Così Allegri, in ritardo di una settimana, si accorge di dover indicare nella salvezza il nuovo obiettivo. Aveva anche annunciato che l’unico modo per sopravvivere sarebbe stato dedicarsi di più alle questioni di campo: ecco, il primo a doverlo fare è lui, visto che il caos tattico regna sovrano nella Juventus. Alla crisi, gli allenatori rispondono in modo diverso. Anche in campo. Pioli non cambia nonostante la mole di gol subiti (18 nelle prime 7 gare dell’anno), proteggendo i dogmi che l’hanno reso campione d’Italia. Ma un allenatore è grande quando sa mettere in discussione se stesso. Per un Pioli che non cambia mai c’è un Allegri che cambia troppo. Sono cinque le variazioni di modulo nell’arco della sola partita contro il Monza: dal 3-5-2 al 3-4-3, passando per il 4-3-3, il 4-2-3-1 e il 4-4-2, i giocatori sono sballottati da una fascia all’altra, da un ruolo all’altro, da un compito all’altro. Il profeta del “calcio semplice” complica la vita ai suoi calciatori, infatti anche nel caso della Juve impressionano i gol incassati di recente dopo i mesi da difesa di ferro: ben dieci nelle ultime tre di campionato contro Napoli, Atalanta e Monza.

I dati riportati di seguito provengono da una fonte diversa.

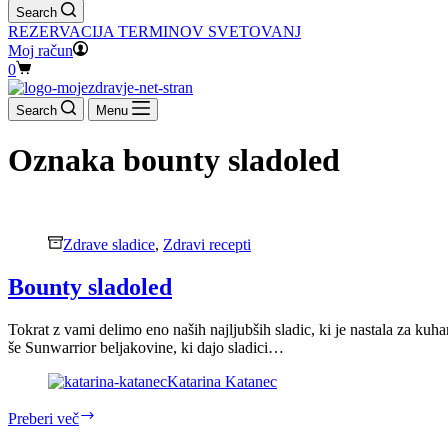
Search
REZERVACIJA TERMINOV SVETOVANJ
Moj račun
Shopping
0
cart
Search
Menu
Oznaka
bounty sladoled
Zdrave sladice
,
Zdravi recepti
Bounty sladoled
Tokrat z vami delimo eno naših najljubših sladic, ki je nastala za kuh
še Sunwarrior beljakovine, ki dajo sladici…
Katarina Katanec
Bounty
Preberi več
sladoled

Quest’ultima per inciso ha dimostrato come si possano ottenere risultati istantanei investendo su allenatori giovani e capaci: un’idea di casa Berlusconi. La dirigenza brianzola ricorda anche come Pioli e Allegri abbiano delle colpe ma non possano cancellare i tanti, troppi errori commessi sopra le loro teste. I direttori rossoneri e bianconeri hanno più di una responsabilità nelle crisi. Quelli del Milan hanno sbagliato il mercato per il concetto prima che per i nomi. Perché un conto è investire per vincere in futuro, un altro è spendere per confermarsi campioni. Ha poco senso scegliere la prima strategia quando si ha già una squadra giovane con margini di crescita, meglio cementare il successo per aprire un ciclo. Gli errori dei vecchi direttori della Juve, invece, sono finiti in procura, ma gli eredi finora non hanno fatto molto meglio: Paredes, Pogba e Di Maria saranno anche arrivati a parametro zero o in prestito ma guadagnano cifre astronomiche per il contributo che stanno offrendo. Qui serviva investire come ha fatto il Milan perché non c'era alcunché da conservare. Scelte opposte ugualmente sbagliate.